The van door opened and Arthur slid into the passenger seat with a grin. "Hallo, Skip. Thought you might be out here. Mum's been looking everywhere. Well, not everywhere, of course, or she would have already found you. And obviously you can't look everywhere."
"Tell Carolyn I'm on my way in," Martin responded, straightening the collar of his uniform. "I'll be there momentarily."
"What're you doing hiding out here by yourself?" Arthur pressed. His trademark smile faded just a hair at Martin's distress. "It's really boring out here, and cold, and Douglas says if you don't come in soon, he'll have the cheese tray all to himself."
"Does he?" Martin questioned, absent-mindedly. "'Well, tell Douglas-" he couldn't quite think of what to tell Douglas. "I just needed a moment to compose myself. I just needed to think, and I'll be on my way in."
"Something wrong, Skip?"
"N-no, Arthur. Nothing's wrong. I'm just feeling a bit off, is all. I'll be fine. Yesterday was a bit-well."
Arthur nodded sagely, "Is this about your Aspergers?" His pronunciation had all the subtlety of a sledgehammer, like he was parroting a word he had heard from his Carolyn. But that didn't stop Martin from freezing in his seat, panic clutching him.
"C-Come again?"
"Aspergers," this time Arthur spoke with authority, and with an easy grin, as if he hadn't just said the word that had been leaving a bad taste in Martin's mouth for years. "Right?"
It crossed his mind to lie through his teeth, to deny ever having heard that term. But he was exhausted and frazzled, and all things considered this was MJN, and Douglas was a smuggler, and Carolyn liked free pilots, and Arthur was in the passenger side of his car talking about Aspergers, and he laughed uneasily, blustered a bit, and finally asked, "how do you-figure that?"
"Oh, that's easy! You move a bit like me."
Martin had been too distraught to notice the frenetic movements of his hands until Arthur pointed them out. He instantly folded them together, chuckled again, nervously. "I don't usually-you too?"
"Yeah! I've never known anybody else who's got it. You're the first. Isn't that brilliant?"
Martin bit back the words hiding in wail at the back of his throat: that it wasn't brilliant, that he didn't want to talk about it, that didn't Arthur know that he wanted to rip that part of his mind to shreds and put it back together the right way.

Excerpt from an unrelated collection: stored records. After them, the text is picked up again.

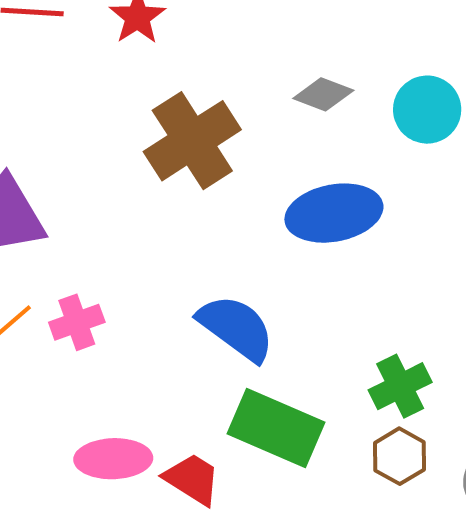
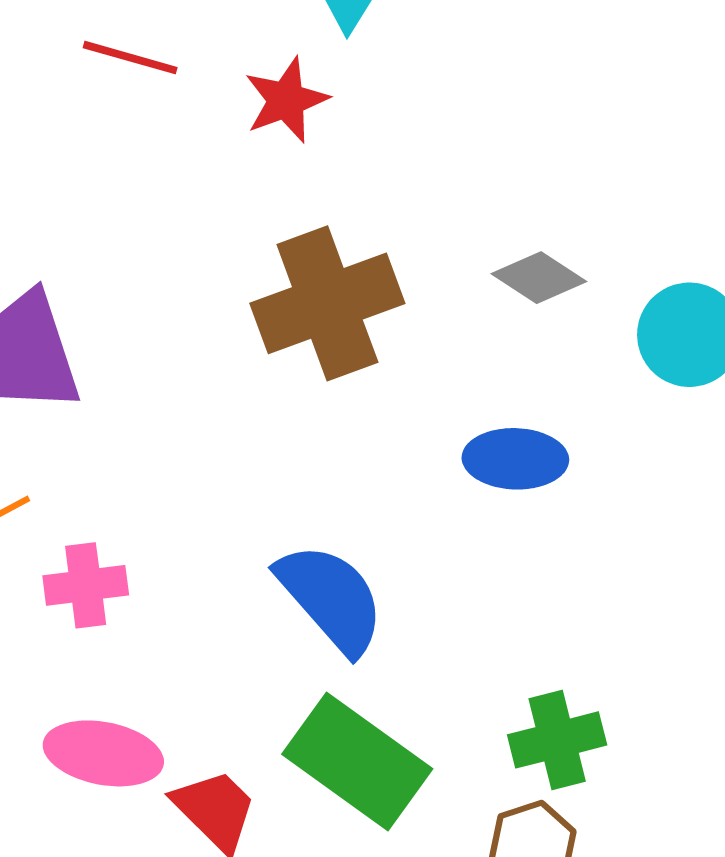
blue ellipse: (334, 213) -> (515, 459), size x0.7
pink cross: (77, 322) -> (86, 585), moved

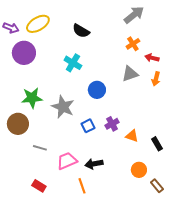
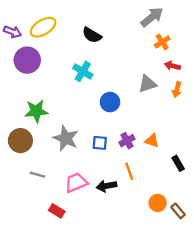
orange cross: (133, 44) -> (162, 42), moved
gray star: (63, 107) -> (66, 138), moved
blue square: (88, 126) -> (100, 143), turned 32
orange triangle: (132, 136) -> (152, 141), moved
gray line: (40, 148) -> (37, 175), moved
orange circle: (139, 170) -> (158, 203), moved
red rectangle: (39, 186) -> (57, 211), moved
orange line: (82, 186) -> (129, 171), moved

But he didn't say any of that. Instead he asked, "Do Douglas and Carolyn know?"
"Sure, Skip. Mum's got me, and Douglas was-"
"Going to be a doctor."
"Right."
"Oh God. Oh God."
"What's wrong?"
"No one was supposed to know, Arthur!"
"Why not?"
Martin ran a hand through his hair, "It's not good for my career. Do you understand?"
"Not really," Arthur admitted, tugging his own unruly brown curls.
"If people know that I have-"
Y"Aspergers."
"-They might think I was a a bad pilot."
"But you fly us around all the time. I think that's brilliant!"
"Really?"
"Sure, Skip! And Mum and Douglas think so, too," he paused and considered "Sometimes other people don't say what they're thinking, but they really do think so. I can tell."
"Th-thank you," Martin said, starting to calm down for the first time that day. "Arthur, can I tell you a secret?"
"Sure!"
"Being a pilot is hard."
"I know."
And for once, Martin thought, maybe someone really did.